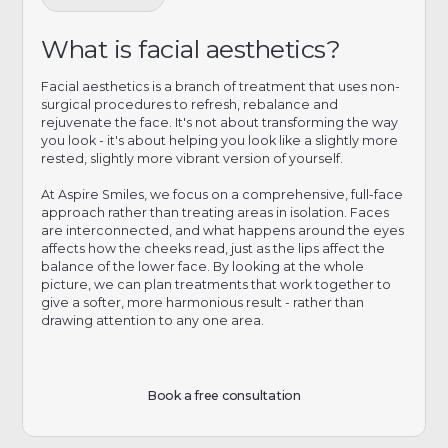
What is facial aesthetics?
Facial aesthetics is a branch of treatment that uses non-
surgical procedures to refresh, rebalance and
rejuvenate the face. It's not about transforming the way
you look - it's about helping you look like a slightly more
rested, slightly more vibrant version of yourself.
At Aspire Smiles, we focus on a comprehensive, full-face
approach rather than treating areas in isolation. Faces
are interconnected, and what happens around the eyes
affects how the cheeks read, just as the lips affect the
balance of the lower face. By looking at the whole
picture, we can plan treatments that work together to
give a softer, more harmonious result - rather than
drawing attention to any one area.
Book a free consultation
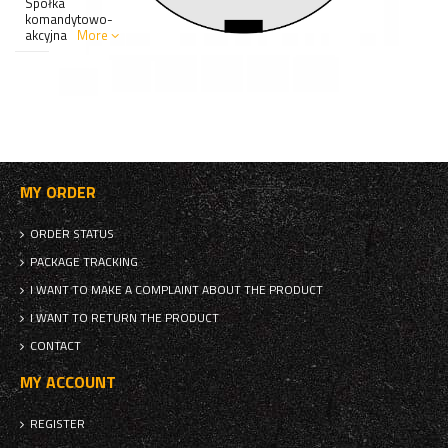
Spółka
komandytowo-
akcyjna
More
MY ORDER
ORDER STATUS
PACKAGE TRACKING
I WANT TO MAKE A COMPLAINT ABOUT THE PRODUCT
I WANT TO RETURN THE PRODUCT
CONTACT
MY ACCOUNT
REGISTER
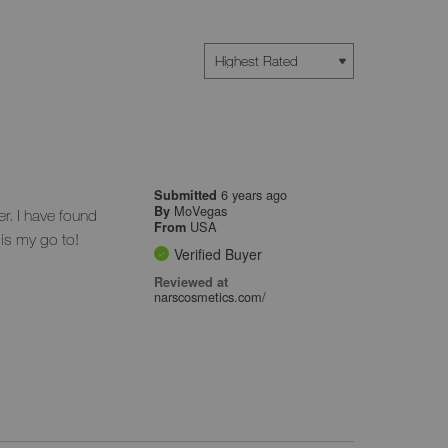
6 years ago
Submitted
MoVegas
By
er. I have found
USA
From
 is my go to!
Verified Buyer
Reviewed at
narscosmetics.com/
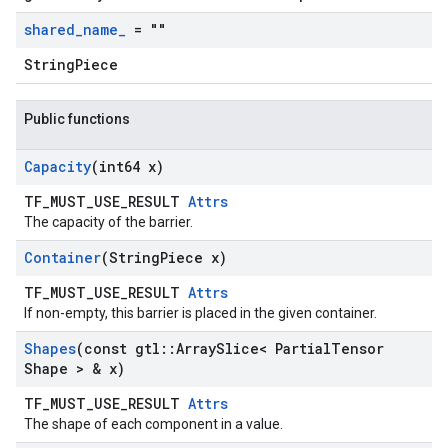
shared
_
name
_
= ""
StringPiece
Public functions
Capacity
(int64 x)
TF_MUST_USE_RESULT
Attrs
The capacity of the barrier.
Container
(String
Piece x)
TF_MUST_USE_RESULT
Attrs
If non-empty, this barrier is placed in the given container.
Shapes
(const gtl
::
Array
Slice< Partial
Tensor
Shape > & x)
TF_MUST_USE_RESULT
Attrs
The shape of each component in a value.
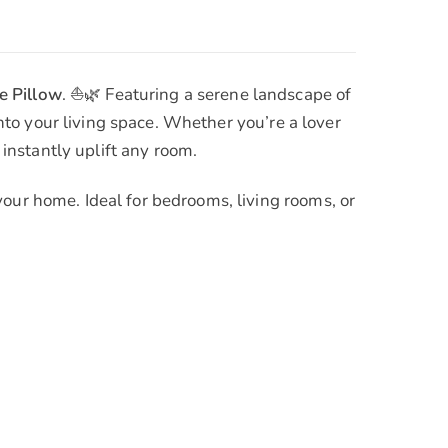
e Pillow
. ⛵🌿 Featuring a serene landscape of
into your living space. Whether you’re a lover
 instantly uplift any room.
your home. Ideal for bedrooms, living rooms, or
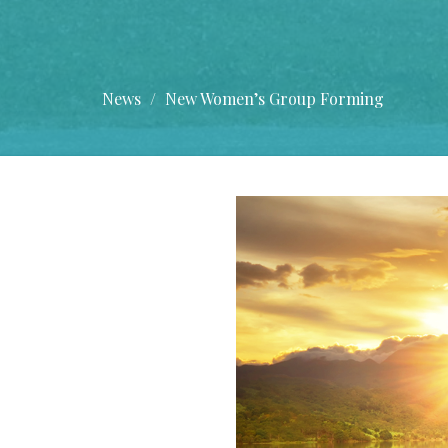
News
New Women’s Group Forming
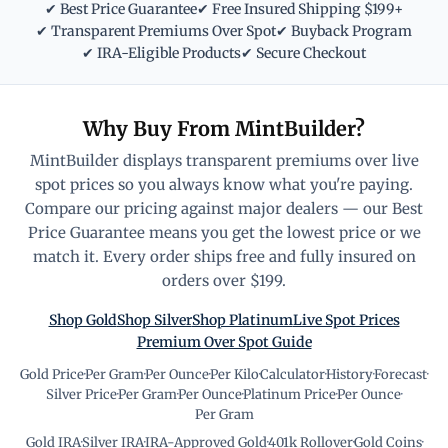
✔ Best Price Guarantee
✔ Free Insured Shipping $199+
✔ Transparent Premiums Over Spot
✔ Buyback Program
✔ IRA-Eligible Products
✔ Secure Checkout
Why Buy From MintBuilder?
MintBuilder displays transparent premiums over live
spot prices so you always know what you're paying.
Compare our pricing against major dealers — our Best
Price Guarantee means you get the lowest price or we
match it. Every order ships free and fully insured on
orders over $199.
Shop Gold
Shop Silver
Shop Platinum
Live Spot Prices
Premium Over Spot Guide
Gold Price
·
Per Gram
·
Per Ounce
·
Per Kilo
·
Calculator
·
History
·
Forecast
·
Silver Price
·
Per Gram
·
Per Ounce
·
Platinum Price
·
Per Ounce
·
Per Gram
Gold IRA
·
Silver IRA
·
IRA-Approved Gold
·
401k Rollover
·
Gold Coins
·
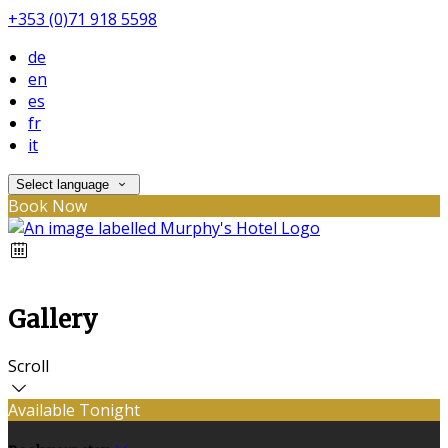
+353 (0)71 918 5598
de
en
es
fr
it
Select language
Book Now
Gallery
Scroll
Available Tonight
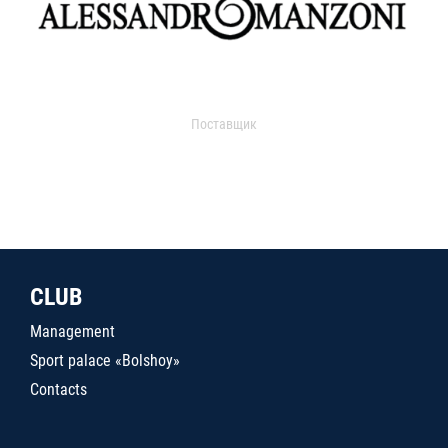
Поставщик
CLUB
Management
Sport palace «Bolshoy»
Contacts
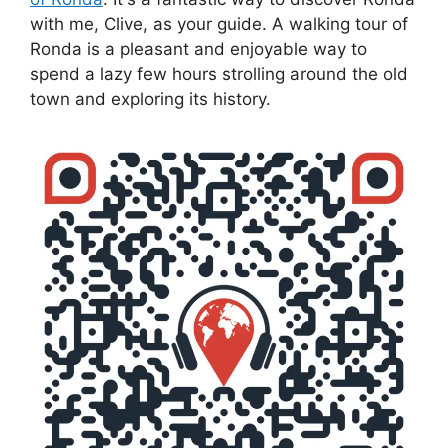
with me, Clive, as your guide. A walking tour of
Ronda is a pleasant and enjoyable way to
spend a lazy few hours strolling around the old
town and exploring its history.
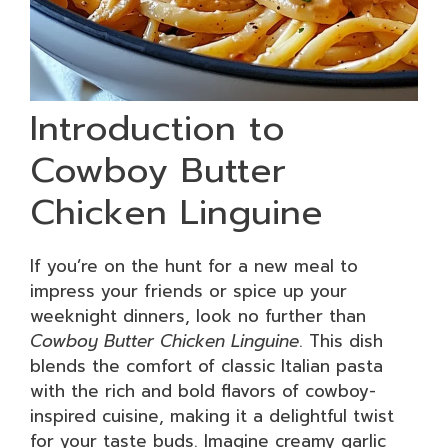
Introduction to
Cowboy Butter
Chicken Linguine
If you’re on the hunt for a new meal to
impress your friends or spice up your
weeknight dinners, look no further than
Cowboy Butter Chicken Linguine
. This dish
blends the comfort of classic Italian pasta
with the rich and bold flavors of cowboy-
inspired cuisine, making it a delightful twist
for your taste buds. Imagine creamy garlic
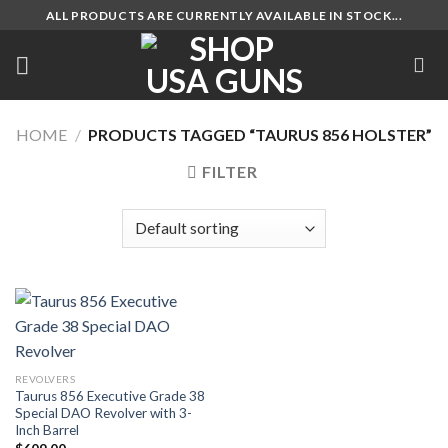
Skip
ALL PRODUCTS ARE CURRENTLY AVAILABLE IN STOCK...
to
content
HOME
/
PRODUCTS TAGGED “TAURUS 856 HOLSTER”
FILTER
REVOLVERS
Taurus 856 Executive Grade 38
Special DAO Revolver with 3-
Inch Barrel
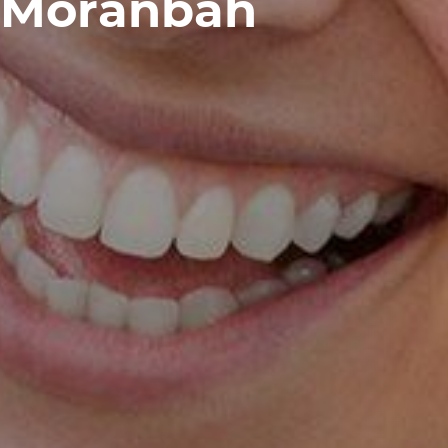
Moranbah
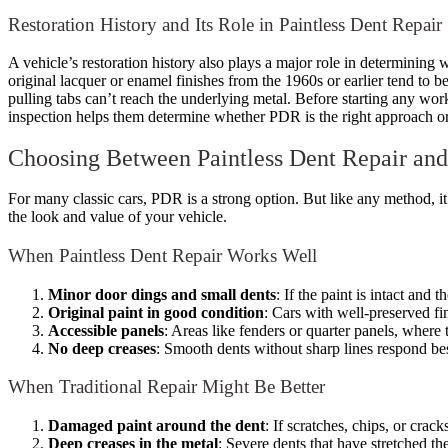
Restoration History and Its Role in Paintless Dent Repair
A vehicle’s restoration history also plays a major role in determining
original lacquer or enamel finishes from the 1960s or earlier tend to 
pulling tabs can’t reach the underlying metal. Before starting any work,
inspection helps them determine whether PDR is the right approach or if
Choosing Between Paintless Dent Repair and
For many classic cars, PDR is a strong option. But like any method, it
the look and value of your vehicle.
When Paintless Dent Repair Works Well
Minor door dings and small dents
: If the paint is intact and
Original paint in good condition
: Cars with well-preserved fi
Accessible panels
: Areas like fenders or quarter panels, where 
No deep creases
: Smooth dents without sharp lines respond be
When Traditional Repair Might Be Better
Damaged paint around the dent
: If scratches, chips, or crac
Deep creases in the metal
: Severe dents that have stretched th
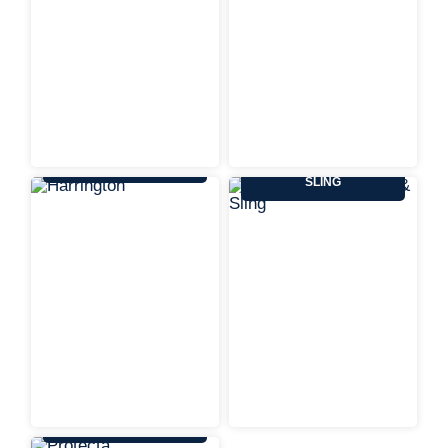
HARRINGTON
KENNEDY WIRE ROPE &
SLING
PROTECTA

### WHAT YOU HAVE TO DO
Please write out every line of the listing above exactly, and leave the images behind.

### WRITTEN ANSWER
What is facial aesthetics?
Facial aesthetics is a branch of treatment that uses non-
surgical procedures to refresh, rebalance and
rejuvenate the face. It's not about transforming the way
you look - it's about helping you look like a slightly more
rested, slightly more vibrant version of yourself.
At Aspire Smiles, we focus on a comprehensive, full-face
approach rather than treating areas in isolation. Faces
are interconnected, and what happens around the eyes
affects how the cheeks read, just as the lips affect the
balance of the lower face. By looking at the whole
picture, we can plan treatments that work together to
give a softer, more harmonious result - rather than
drawing attention to any one area.
Book a free consultation
Spółka
komandytowo-
akcyjna
More
MY ORDER
ORDER STATUS
PACKAGE TRACKING
I WANT TO MAKE A COMPLAINT ABOUT THE PRODUCT
I WANT TO RETURN THE PRODUCT
CONTACT
MY ACCOUNT
REGISTER
6 years ago
Submitted
MoVegas
By
er. I have found
USA
From
 is my go to!
Verified Buyer
Reviewed at
narscosmetics.com/
shared
_
name
_
= ""
StringPiece
Public functions
Capacity
(int64 x)
TF_MUST_USE_RESULT
Attrs
The capacity of the barrier.
Container
(String
Piece x)
TF_MUST_USE_RESULT
Attrs
If non-empty, this barrier is placed in the given container.
Shapes
(const gtl
::
Array
Slice< Partial
Tensor
Shape > & x)
TF_MUST_USE_RESULT
Attrs
The shape of each component in a value.
e Pillow
. ⛵🌿 Featuring a serene landscape of
into your living space. Whether you’re a lover
 instantly uplift any room.
your home. Ideal for bedrooms, living rooms, or
News
New Women’s Group Forming
✔ Best Price Guarantee
✔ Free Insured Shipping $199+
✔ Transparent Premiums Over Spot
✔ Buyback Program
✔ IRA-Eligible Products
✔ Secure Checkout
Why Buy From MintBuilder?
MintBuilder displays transparent premiums over live
spot prices so you always know what you're paying.
Compare our pricing against major dealers — our Best
Price Guarantee means you get the lowest price or we
match it. Every order ships free and fully insured on
orders over $199.
Shop Gold
Shop Silver
Shop Platinum
Live Spot Prices
Premium Over Spot Guide
Gold Price
·
Per Gram
·
Per Ounce
·
Per Kilo
·
Calculator
·
History
·
Forecast
·
Silver Price
·
Per Gram
·
Per Ounce
·
Platinum Price
·
Per Ounce
·
Per Gram
Gold IRA
·
Silver IRA
·
IRA-Approved Gold
·
401k Rollover
·
Gold Coins
·
+353 (0)71 918 5598
de
en
es
fr
it
Select language
Book Now
Gallery
Scroll
Available Tonight
Поставщик
CLUB
Management
Sport palace «Bolshoy»
Contacts
with me, Clive, as your guide. A walking tour of
Ronda is a pleasant and enjoyable way to
spend a lazy few hours strolling around the old
town and exploring its history.
Introduction to
Cowboy Butter
Chicken Linguine
If you’re on the hunt for a new meal to
impress your friends or spice up your
weeknight dinners, look no further than
Cowboy Butter Chicken Linguine
. This dish
blends the comfort of classic Italian pasta
with the rich and bold flavors of cowboy-
inspired cuisine, making it a delightful twist
for your taste buds. Imagine creamy garlic
Skip
ALL PRODUCTS ARE CURRENTLY AVAILABLE IN STOCK...
to
content
HOME
/
PRODUCTS TAGGED “TAURUS 856 HOLSTER”
FILTER
REVOLVERS
Taurus 856 Executive Grade 38
Special DAO Revolver with 3-
Inch Barrel
Moranbah
Restoration History and Its Role in Paintless Dent Repair
A vehicle’s restoration history also plays a major role in determining
original lacquer or enamel finishes from the 1960s or earlier tend to 
pulling tabs can’t reach the underlying metal. Before starting any work,
inspection helps them determine whether PDR is the right approach or if
Choosing Between Paintless Dent Repair and
For many classic cars, PDR is a strong option. But like any method, it
the look and value of your vehicle.
When Paintless Dent Repair Works Well
Minor door dings and small dents
: If the paint is intact and
Original paint in good condition
: Cars with well-preserved fi
Accessible panels
: Areas like fenders or quarter panels, where 
No deep creases
: Smooth dents without sharp lines respond be
When Traditional Repair Might Be Better
Damaged paint around the dent
: If scratches, chips, or crac
Deep creases in the metal
: Severe dents that have stretched th
HARRINGTON
KENNEDY WIRE ROPE &
SLING
PROTECTA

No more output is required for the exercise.